I2 Years ago I was driving behind a tractor on a country
road in County Kerry and in no hurry but did have an appointment to keep.
Giving the tractor driver a hint by keeping to the right and towards the center
of the white line of the road, I figured he would ease to his left in a show of
driver camaraderie to let me overtake, but instead stubbornly held to the
centre of it even when the road widened and he had already passed a lay-by. Two
more miles went behind us and the journey suddenly seemed laboured and
claustrophobic. I switched off the radio for I needed to pay attention as I
became aware that something was going very wrong here and it was more than a state of mind.
I decided to beep the feeble horn of the car. First a little
bit tentatively, then a bit more assertive, with the last beep having a more
plaintive edge to it. Still nothing except the steady loud rhythm of the
tractors engine and the smell of cow dung blowing back at me. Each second
seemed a minute but the sense that I was in danger grew and in the next seconds
I would know I was.
As we approached uphill a bend in the road, the tractor
driver held out a meaty hand and started to wave me around and on to pass him.
This baited piece of meat was doing what it was intended to do by the moronic
brain of the man that controlled it, and I seized it in a serious error of judgment.
I pressed on the accelerator in a desperate bid to put this all behind me not
thinking what might just be in front of me, and weaved around the creaking rust
bucket mechanical dinosaur fueled by a certain desperation. Bearing down
suddenly opposite me was 10,000 pounds of moving steel called a truck, driven by
a kindly but shocked face. It was the end and the beginning of something that
would stay with me for the rest of my life.
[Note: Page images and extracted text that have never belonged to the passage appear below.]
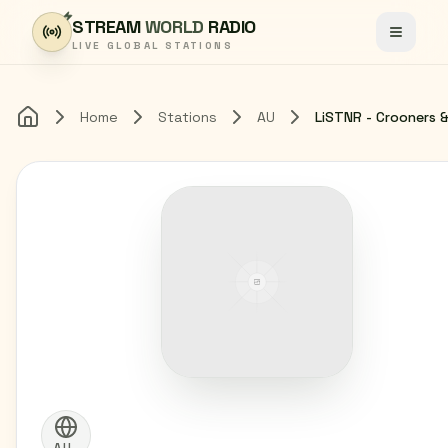
Skip to content
STREAM
WORLD
RADIO
Toggle
LIVE GLOBAL STATIONS
Home
Stations
AU
Home
AU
I pulled back and in behind the tractor within a sliver of
space that defied the laws of moving parts. I shuddered to a halt as the
tractor made distance in front of me and the truck I could not see anymore.
Space, empty space, dotted by bleak but beautiful landscape was all around me.
I was alive, I was still alive.
I stayed in the middle of the road in that car in a helpless
state of euphoria for over 5 minutes knowing that I would go and see tomorrow. No
other car appeared or be noticed to disrupt this altered state, a state of
mind that overshadowed thoughts or actions of revenge long enough that when I went
to look for the man after I came out of it, he had vanished into one of the
many arteries of lesser known boreens and roads that were everywhere.
Since that time I have wondered what had possessed that man
who had intent to kill on that day. It would have been the perfect crime and only
he would have known the truth. Would it have served his need to lash out at the
unhappiness and frustration of his own life by the sacrifice of mine. I simply will
never know.
I do know I will never trust any car driver in front of me ever again
about something that I cannot see with my eyes only.